▶ _YOUR INSTRUCTIONS_: Could you reproduce the lines below from the one with "ONEST MANAGEMENT, MUTUAL" through the one with "T-V856S线轨型立式加工中心是一台中小型规格"? Keep both ends and add nothing.

══ RECORD SET ══

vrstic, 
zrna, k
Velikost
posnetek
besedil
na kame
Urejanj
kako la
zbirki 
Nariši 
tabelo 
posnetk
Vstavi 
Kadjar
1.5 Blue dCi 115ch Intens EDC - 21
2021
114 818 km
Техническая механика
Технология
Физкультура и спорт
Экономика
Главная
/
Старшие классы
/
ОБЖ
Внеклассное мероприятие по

═══
══ RECORD SET ══

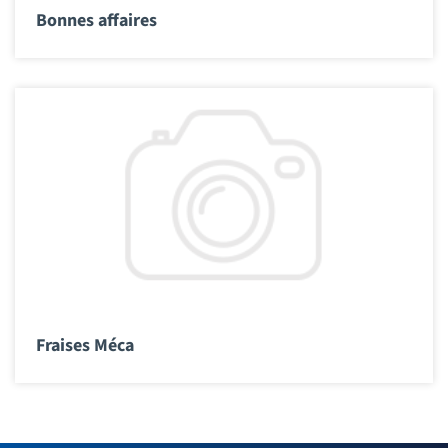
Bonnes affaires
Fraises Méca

═══
══ RECORD SET ══

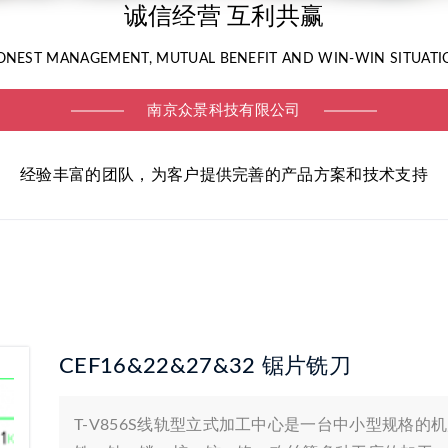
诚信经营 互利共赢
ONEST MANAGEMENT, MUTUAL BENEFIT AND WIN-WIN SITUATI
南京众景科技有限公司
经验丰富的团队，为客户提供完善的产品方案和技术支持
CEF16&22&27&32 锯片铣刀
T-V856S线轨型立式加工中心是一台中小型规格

═══

▶ _PROBLEM SOLUTION_:
ONEST MANAGEMENT, MUTUAL BENEFIT AND WIN-WIN SITUATI
南京众景科技有限公司
经验丰富的团队，为客户提供完善的产品方案和技术支持
CEF16&22&27&32 锯片铣刀
T-V856S线轨型立式加工中心是一台中小型规格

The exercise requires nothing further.